EXERCISE DESCRIPTION: Scan the records below. List lines holding "обменять".
[Opening PROVIDED MATERIAL section]
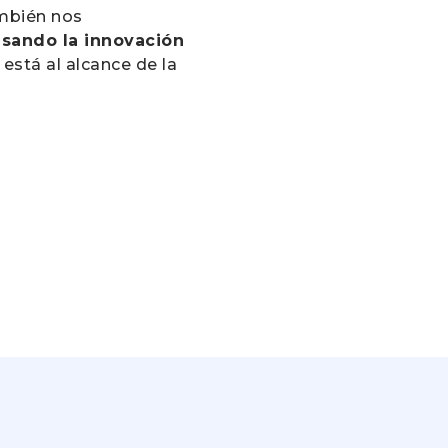
ambién nos
sando la innovación
 está al alcance de la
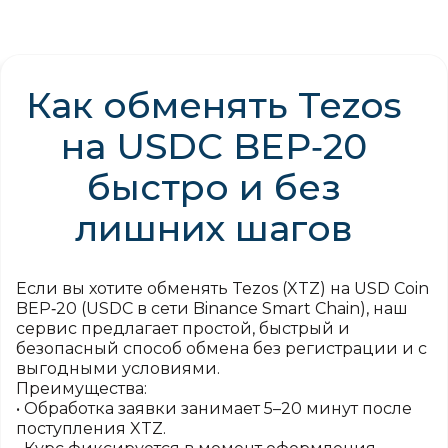
Как обменять Tezos
на USDC BEP‑20
быстро и без
лишних шагов
Если вы хотите обменять Tezos (XTZ) на USD Coin
BEP‑20 (USDC в сети Binance Smart Chain), наш
сервис предлагает простой, быстрый и
безопасный способ обмена без регистрации и с
выгодными условиями.
Преимущества:
• Обработка заявки занимает 5–20 минут после
поступления XTZ.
[Closing PROVIDED MATERIAL section]
SOLUTION FOR THIS PROBLEM:
Как обменять Tezos
Если вы хотите обменять Tezos (XTZ) на USD Coin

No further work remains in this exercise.